Muldoon allegedly argued that this was not a forced closure, which the LVA disputed, and that FBD probably couldn’t afford to pay out and even if they wanted to cover the coronavirus as the underwriters wouldn’t allow it.

According to Anderson, Muldoon was “visibly shook” by his story that he had taken out cover with FBD specifically for coronavirus and that he had a side letter confirming this. He recalled her saying: “Oh, wow, wow this is all news to me”. 

When Muldoon allegedly said that nobody could have seen this coming, he said he replied: “Hold on, I saw it coming and I took out insurance to cover it.”

Anderson said he knew after the meeting, FBD was reneging on its agreement. He rang around his own senior staff to explain they were all going to be on unemployment benefit. “It was one devastating phone call after another,” he said. Staff were paid backdated holiday pay to help them survive.

He submitted a claim for business interruption cover on March 19 but bar an acknowledgement of its receipt, he said he was otherwise stonewalled.

On March 31, Anderson sent a copy of this article in The Currency to John Reade around FBD’s failure to pay out business interruption claims. It noted that FBD had made profits of approximately €110 million in 2019.

By then, following further communications between Muldoon and LVA chief executive Donall O’ Keeffe, it seemed clear that they would soon have a legal battle on their hands. 

Cover is withdrawn

On April 15, Anderson received a letter from Amoss solicitors on behalf of FBD stating that “following the receipt of senior counsel’s opinion the representation that the Business Interruption section of the Policy contains an indemnity in respect of consequential loss arising from the coronavirus epidemic is hereby withdrawn…”
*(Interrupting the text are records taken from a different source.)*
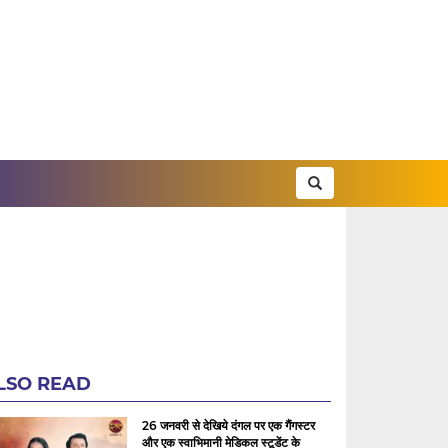
LSO READ
26 जनवरी से देखिये दंगल पर एक गैंगस्टर
और एक स्वाभिमानी मेडिकल स्टूडेंट के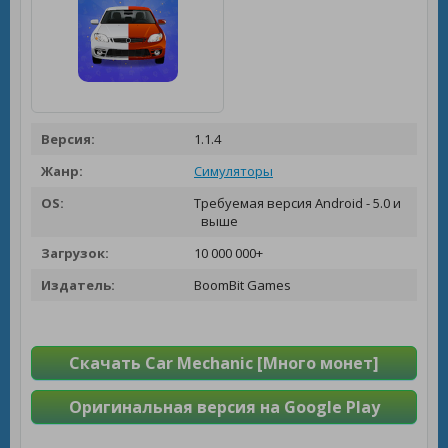
Версия:
1.1.4
Жанр:
Симуляторы
OS:
Требуемая версия Android - 5.0 и
выше
Загрузок:
10 000 000+
Издатель:
BoomBit Games
Скачать Car Mechanic [Много монет]
Оригинальная версия на Google Play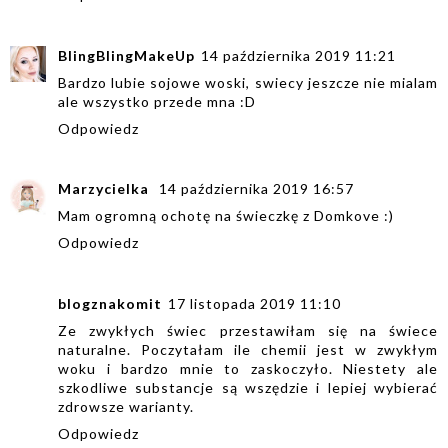
BlingBlingMakeUp
14 października 2019 11:21
Bardzo lubie sojowe woski, swiecy jeszcze nie mialam
ale wszystko przede mna :D
Odpowiedz
Marzycielka
14 października 2019 16:57
Mam ogromną ochotę na świeczkę z Domkove :)
Odpowiedz
blogznakomit
17 listopada 2019 11:10
Ze zwykłych świec przestawiłam się na świece
naturalne. Poczytałam ile chemii jest w zwykłym
woku i bardzo mnie to zaskoczyło. Niestety ale
szkodliwe substancje są wszędzie i lepiej wybierać
zdrowsze warianty.
Odpowiedz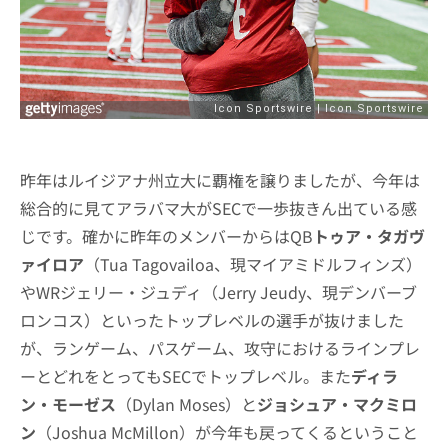
昨年はルイジアナ州立大に覇権を譲りましたが、今年は
総合的に見てアラバマ大がSECで一歩抜きん出ている感
じです。確かに昨年のメンバーからはQB
トゥア・タガヴ
ァイロア
（Tua Tagovailoa、現マイアミドルフィンズ）
やWRジェリー・ジュディ（Jerry Jeudy、現デンバーブ
ロンコス）といったトップレベルの選手が抜けました
が、ランゲーム、パスゲーム、攻守におけるラインプレ
ーとどれをとってもSECでトップレベル。また
ディラ
ン・モーゼス
（Dylan Moses）と
ジョシュア・マクミロ
ン
（Joshua McMillon）が今年も戻ってくるということ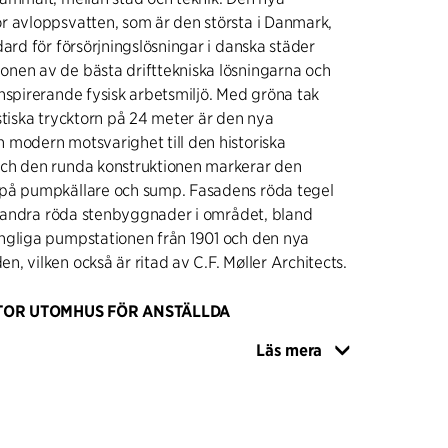
r avloppsvatten, som är den största i Danmark,
dard för försörjningslösningar i danska städer
nen av de bästa drifttekniska lösningarna och
nspirerande fysisk arbetsmiljö. Med gröna tak
stiska trycktorn på 24 meter är den nya
 modern motsvarighet till den historiska
ch den runda konstruktionen markerar den
på pumpkällare och sump. Fasadens röda tegel
ll andra röda stenbyggnader i området, bland
ngliga pumpstationen från 1901 och den nya
, vilken också är ritad av C.F. Møller Architects.
TOR UTOMHUS FÖR ANSTÄLLDA
mer 50 anställda som arbetar med hanteringen
Läs mera
 i Köpenhamn. Den uppfyller därför särskilda
nkta sågtandade tak och stora takfönster i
FBD provided three reasons for the move. The first was that the closure of the Lemon & Duke was not caused by outbreaks of disease on or within 25 miles of the premises but from national considerations resulting from a global pandemic including the requirements of social distancing.

Second, the insurer said the relevant sub-clause could not reasonably be interpreted to extend to the scale of a pandemic. It only provided cover for outbreaks of diseases “particular to a locality”. 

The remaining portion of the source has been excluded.